Dalrymple B P, Peters J M, Vuocolo T
Commonwealth Scientific and Industrial Research Organisation, Division of Tropical Animal Production, Indooroopilly, Queensland, Australia.
Biochem Int. 1992 Dec;28(4):651-7.
The predicted amino acid sequence of the protein encoded by a cDNA clone isolated from the protozoan haemoparasite Babesia bovis has approximately 22% amino acid identity with the Pichia stipitis xylose reductase.
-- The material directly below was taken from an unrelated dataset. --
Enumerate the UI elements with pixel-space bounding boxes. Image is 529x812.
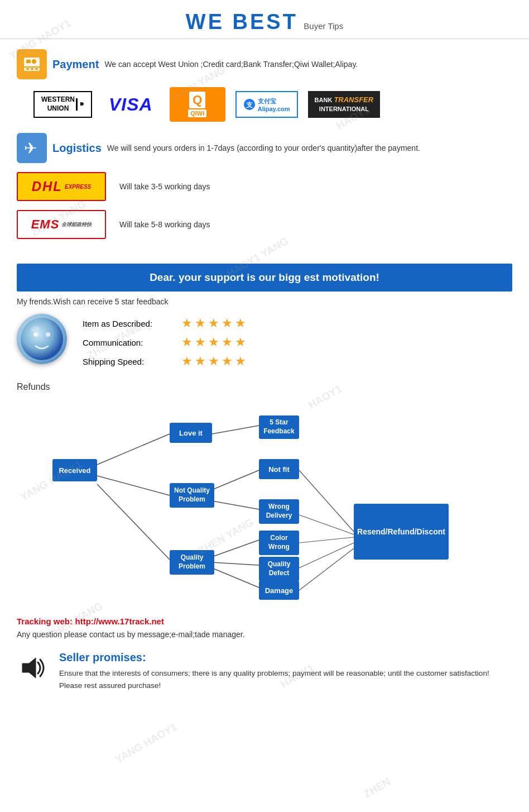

There are similar levels of amino acid identity with other members of the aldo-keto reductase superfamily. The identities include many residues highly conserved in the superfamily. However, the amino acid sequence of the B. bovis protein (AKR1) clearly lies outside the cluster of the previously characterized members of the superfamily. A putative protein encoded by a previously undescribed partially characterized open reading frame at the igrA (increased glyphosate resistance) locus of Pseudomonas sp. strain PG2982 also exhibits similarity to AKR1 and the aldo-keto reductases.
从原生动物血液寄生虫牛巴贝斯虫分离出的一个cDNA克隆所编码蛋白质的预测氨基酸序列,与树干毕赤酵母木糖还原酶具有约22%的氨基酸同一性。与醛酮还原酶超家族的其他成员也有相似水平的氨基酸同一性。这些同一性包括超家族中许多高度保守的残基。然而,牛巴贝斯虫蛋白质(AKR1)的氨基酸序列显然位于该超家族先前已鉴定成员的聚类之外。假单胞菌属PG2982菌株igrA(草甘膦抗性增强)位点处一个先前未描述且部分特征化的开放阅读框所编码的推定蛋白质,也与AKR1和醛酮还原酶表现出相似性。